SCOTUS Delivers The Finishing Blow Against Biden’s Dictatorship

The U.S. Supreme Court’s conservative majority is letting evictions continue across the country, blocking the Biden White House from enforcing a temporary block that was enacted because of the covid pandemic.

The court’s action this Thursday stops protections for around 3.5 million people in the country who said they faced eviction within the next two months, according to a Census report from August.

The court reported in an opinion that the CDC, which reimposed the eviction moratorium August 3, lacked the ability to do so under federal laws without congressional authorization. The justices refused the White House’s arguments supporting the CDC’s alleged authority.

“If a federally enacted eviction moratorium is to keep going, Congress must be the one to authorize it,” the court said.

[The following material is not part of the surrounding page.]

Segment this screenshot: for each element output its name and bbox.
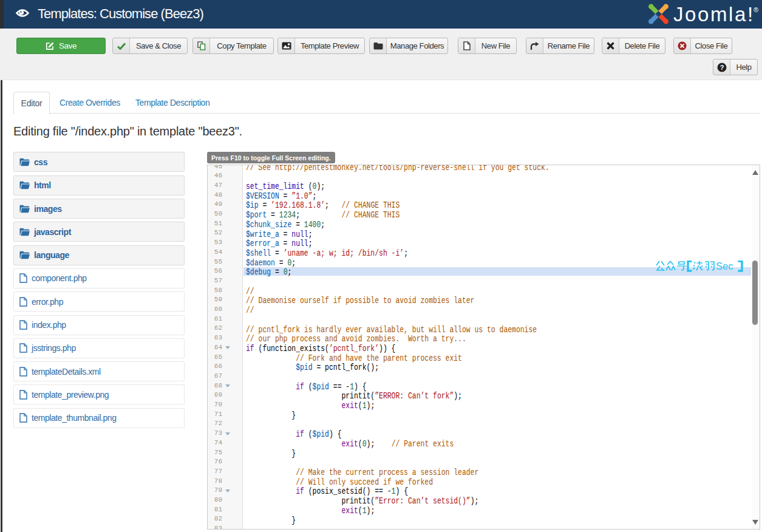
- svg-text:Sec: Sec: [716, 261, 733, 271]
- svg-text:?: ?: [719, 64, 724, 71]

The three liberal justices were the dissented. Justice Stephen Breyer, writing on behalf of the three, pointed to an increase in coronavirus caused by the delta variant as among the reasons why the court should have allowed the moratorium to stay in place. “The public interest strongly backs respecting the CDC’s judgement at this time, when over 90% of American counties are seeing high infection rates,” Breyer said.

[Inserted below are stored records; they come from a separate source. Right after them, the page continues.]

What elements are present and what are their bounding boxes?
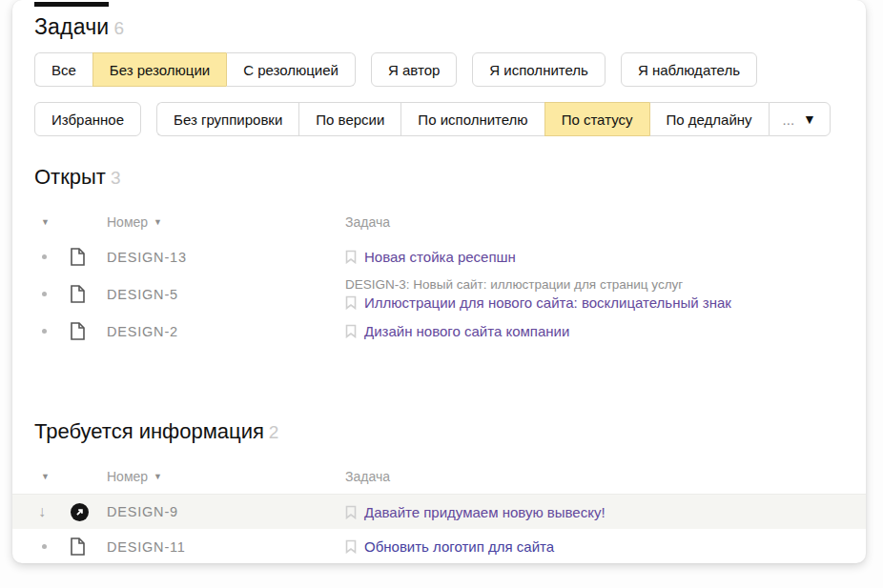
resolution-filter-group: Все Без резолюции С резолюцией bbox=[34, 52, 356, 87]
task-type-icon bbox=[71, 537, 107, 556]
column-header-number-label: Номер bbox=[107, 469, 148, 484]
task-key[interactable]: DESIGN-11 bbox=[107, 539, 345, 555]
filter-author-button[interactable]: Я автор bbox=[371, 52, 457, 87]
table-row[interactable]: DESIGN-2 Дизайн нового сайта компании bbox=[34, 314, 844, 349]
table-row[interactable]: DESIGN-5 DESIGN-3: Новый сайт: иллюстрац… bbox=[34, 274, 844, 314]
column-header-number[interactable]: Номер▼ bbox=[107, 214, 345, 230]
section-info-title: Требуется информация2 bbox=[34, 419, 844, 444]
priority-dot-icon bbox=[34, 329, 71, 334]
open-rows: DESIGN-13 Новая стойка ресепшн DESIGN-5 … bbox=[34, 239, 844, 349]
grouping-filter-group: Без группировки По версии По исполнителю… bbox=[156, 102, 831, 136]
filter-no-resolution-button[interactable]: Без резолюции bbox=[92, 52, 226, 87]
task-key[interactable]: DESIGN-5 bbox=[107, 287, 345, 302]
column-header-number-label: Номер bbox=[107, 214, 148, 230]
chevron-down-icon: ▼ bbox=[803, 112, 816, 127]
page-title: Задачи6 bbox=[34, 0, 844, 40]
group-by-assignee-button[interactable]: По исполнителю bbox=[400, 102, 544, 136]
task-link[interactable]: Новая стойка ресепшн bbox=[364, 249, 516, 265]
section-info-required: Требуется информация2 ▼ Номер▼ Задача ↓ … bbox=[34, 419, 844, 564]
bookmark-icon[interactable] bbox=[345, 324, 357, 338]
table-header-open: ▼ Номер▼ Задача bbox=[34, 213, 844, 232]
grouping-filter-row: Избранное Без группировки По версии По и… bbox=[34, 102, 844, 136]
table-row[interactable]: DESIGN-11 Обновить логотип для сайта bbox=[34, 529, 844, 564]
sort-icon[interactable]: ▼ bbox=[34, 472, 71, 481]
sort-icon: ▼ bbox=[154, 217, 162, 227]
task-link[interactable]: Обновить логотип для сайта bbox=[364, 538, 554, 555]
filter-all-button[interactable]: Все bbox=[34, 52, 92, 87]
section-info-title-text: Требуется информация bbox=[34, 419, 264, 443]
more-label: ... bbox=[783, 112, 795, 128]
task-link[interactable]: Иллюстрации для нового сайта: восклицате… bbox=[364, 294, 731, 311]
priority-dot-icon bbox=[34, 254, 71, 259]
bookmark-icon[interactable] bbox=[345, 539, 357, 554]
section-open-title-text: Открыт bbox=[34, 165, 106, 189]
task-type-icon bbox=[71, 322, 107, 340]
more-groupings-button[interactable]: ...▼ bbox=[769, 102, 831, 136]
section-open-count: 3 bbox=[111, 168, 121, 188]
section-info-count: 2 bbox=[269, 422, 279, 442]
section-open: Открыт3 ▼ Номер▼ Задача DESIGN-13 Новая … bbox=[34, 165, 844, 349]
task-type-icon bbox=[71, 285, 107, 303]
bookmark-icon[interactable] bbox=[345, 295, 357, 310]
tasks-panel: Задачи6 Все Без резолюции С резолюцией Я… bbox=[12, 0, 866, 563]
filter-follower-button[interactable]: Я наблюдатель bbox=[621, 52, 757, 87]
column-header-task: Задача bbox=[345, 469, 844, 484]
task-key[interactable]: DESIGN-9 bbox=[107, 504, 345, 519]
task-link[interactable]: Дизайн нового сайта компании bbox=[364, 323, 569, 339]
resolution-filter-row: Все Без резолюции С резолюцией Я автор Я… bbox=[34, 52, 844, 87]
section-open-title: Открыт3 bbox=[34, 165, 844, 190]
column-header-task: Задача bbox=[345, 214, 844, 230]
table-row-selected[interactable]: ↓ DESIGN-9 Давайте придумаем новую вывес… bbox=[12, 494, 866, 529]
filter-assignee-button[interactable]: Я исполнитель bbox=[472, 52, 606, 87]
parent-task-label: DESIGN-3: Новый сайт: иллюстрации для ст… bbox=[345, 277, 844, 292]
page-title-count: 6 bbox=[113, 18, 124, 38]
priority-dot-icon bbox=[34, 292, 71, 296]
group-none-button[interactable]: Без группировки bbox=[156, 102, 298, 136]
active-tab-indicator bbox=[34, 2, 109, 7]
task-link[interactable]: Давайте придумаем новую вывеску! bbox=[364, 504, 606, 520]
task-key[interactable]: DESIGN-2 bbox=[107, 324, 345, 339]
table-header-info: ▼ Номер▼ Задача bbox=[34, 467, 844, 486]
task-key[interactable]: DESIGN-13 bbox=[107, 250, 345, 265]
group-by-deadline-button[interactable]: По дедлайну bbox=[649, 102, 769, 136]
priority-down-arrow-icon: ↓ bbox=[34, 504, 71, 519]
priority-dot-icon bbox=[34, 544, 71, 549]
filter-with-resolution-button[interactable]: С резолюцией bbox=[226, 52, 356, 87]
column-header-number[interactable]: Номер▼ bbox=[107, 469, 345, 484]
group-by-status-button[interactable]: По статусу bbox=[544, 102, 649, 136]
info-rows: ↓ DESIGN-9 Давайте придумаем новую вывес… bbox=[34, 494, 844, 564]
favorites-button[interactable]: Избранное bbox=[34, 102, 141, 136]
sort-icon: ▼ bbox=[154, 472, 162, 481]
page-title-text: Задачи bbox=[34, 14, 109, 39]
group-by-version-button[interactable]: По версии bbox=[298, 102, 400, 136]
task-type-icon bbox=[71, 248, 107, 266]
bookmark-icon[interactable] bbox=[345, 250, 357, 264]
linked-task-icon bbox=[71, 503, 107, 521]
bookmark-icon[interactable] bbox=[345, 505, 357, 519]
sort-icon[interactable]: ▼ bbox=[34, 217, 71, 227]
table-row[interactable]: DESIGN-13 Новая стойка ресепшн bbox=[34, 239, 844, 274]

It was Biden’s second loss this week in the high court’s conservative majority. This Tuesday, the court also effectively allowed the return of a Trump-era program that forced asylum seekers to wait inside Mexican territory for their court hearings. The new administration had attempted to end the Remain in Mexico policy, as it is called.

For evictions, President Biden acknowledged the legal problems the moratorium would likely have. But he said that regardless, it was worth a show since it would buy a few weeks at least for the distribution of over $46.5 billion in rental assistance that Congress had approved.

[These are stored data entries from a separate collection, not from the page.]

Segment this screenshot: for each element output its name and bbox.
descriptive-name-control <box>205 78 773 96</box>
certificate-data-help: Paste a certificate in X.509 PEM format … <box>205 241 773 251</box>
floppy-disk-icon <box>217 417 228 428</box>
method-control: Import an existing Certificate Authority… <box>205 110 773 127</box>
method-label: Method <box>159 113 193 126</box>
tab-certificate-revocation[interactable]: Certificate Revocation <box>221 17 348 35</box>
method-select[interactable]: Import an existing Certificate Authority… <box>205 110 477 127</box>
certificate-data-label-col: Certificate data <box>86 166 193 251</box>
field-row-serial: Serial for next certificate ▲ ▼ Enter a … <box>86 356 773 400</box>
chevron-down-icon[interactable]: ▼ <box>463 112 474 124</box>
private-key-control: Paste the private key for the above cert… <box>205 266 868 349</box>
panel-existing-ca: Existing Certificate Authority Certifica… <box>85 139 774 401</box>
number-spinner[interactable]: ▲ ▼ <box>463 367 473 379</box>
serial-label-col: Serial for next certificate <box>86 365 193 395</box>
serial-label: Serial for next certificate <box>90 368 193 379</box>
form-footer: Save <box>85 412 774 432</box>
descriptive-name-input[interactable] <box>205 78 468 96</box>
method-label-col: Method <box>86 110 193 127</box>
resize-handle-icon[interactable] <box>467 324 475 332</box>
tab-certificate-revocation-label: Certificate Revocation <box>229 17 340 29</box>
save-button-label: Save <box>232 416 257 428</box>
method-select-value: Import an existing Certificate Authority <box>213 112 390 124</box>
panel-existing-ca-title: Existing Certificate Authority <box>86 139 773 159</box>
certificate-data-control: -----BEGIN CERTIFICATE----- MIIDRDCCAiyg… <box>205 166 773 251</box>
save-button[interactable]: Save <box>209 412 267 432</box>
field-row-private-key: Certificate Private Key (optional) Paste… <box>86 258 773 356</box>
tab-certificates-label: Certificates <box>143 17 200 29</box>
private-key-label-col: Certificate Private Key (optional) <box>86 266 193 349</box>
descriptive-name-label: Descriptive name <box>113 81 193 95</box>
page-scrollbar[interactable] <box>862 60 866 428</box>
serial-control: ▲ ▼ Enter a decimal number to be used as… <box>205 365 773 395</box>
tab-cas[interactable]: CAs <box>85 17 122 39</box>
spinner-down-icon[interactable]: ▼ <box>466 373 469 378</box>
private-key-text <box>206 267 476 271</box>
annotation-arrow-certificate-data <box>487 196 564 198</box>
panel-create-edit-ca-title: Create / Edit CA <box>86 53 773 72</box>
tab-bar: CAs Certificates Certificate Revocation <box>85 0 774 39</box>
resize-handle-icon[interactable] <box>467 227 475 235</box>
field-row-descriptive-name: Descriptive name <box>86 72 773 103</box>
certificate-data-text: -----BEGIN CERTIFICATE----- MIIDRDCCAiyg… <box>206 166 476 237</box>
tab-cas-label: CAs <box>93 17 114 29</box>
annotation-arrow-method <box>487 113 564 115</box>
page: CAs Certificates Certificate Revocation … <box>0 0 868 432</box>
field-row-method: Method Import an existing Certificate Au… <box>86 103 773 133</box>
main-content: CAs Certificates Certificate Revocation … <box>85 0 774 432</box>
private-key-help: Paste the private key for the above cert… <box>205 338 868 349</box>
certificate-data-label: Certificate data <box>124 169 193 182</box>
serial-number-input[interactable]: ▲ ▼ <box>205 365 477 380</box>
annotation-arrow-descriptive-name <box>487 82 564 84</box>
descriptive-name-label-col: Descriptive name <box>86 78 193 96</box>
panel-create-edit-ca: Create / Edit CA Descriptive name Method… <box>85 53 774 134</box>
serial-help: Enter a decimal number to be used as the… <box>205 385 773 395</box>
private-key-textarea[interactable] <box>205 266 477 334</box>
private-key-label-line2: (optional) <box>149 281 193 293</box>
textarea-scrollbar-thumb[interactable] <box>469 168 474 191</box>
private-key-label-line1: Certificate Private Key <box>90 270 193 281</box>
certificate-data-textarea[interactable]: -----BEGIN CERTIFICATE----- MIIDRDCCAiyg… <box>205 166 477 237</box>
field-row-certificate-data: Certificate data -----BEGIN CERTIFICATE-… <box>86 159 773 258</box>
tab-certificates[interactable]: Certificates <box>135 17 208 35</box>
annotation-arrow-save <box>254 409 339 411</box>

The Treasury Dept. said Wednesday that the pace of the distribution had increased and almost a million households were already helped. But just 11% of the money, right over $5 billion, was distributed by state and local authorities, the dept. said.

The administration has asked these non-federal officials to “move more quickly” in giving out the rental assistance money and pushed state and local courts to give their own moratoriums to “discourage evictions” until tenants have obtained the funds.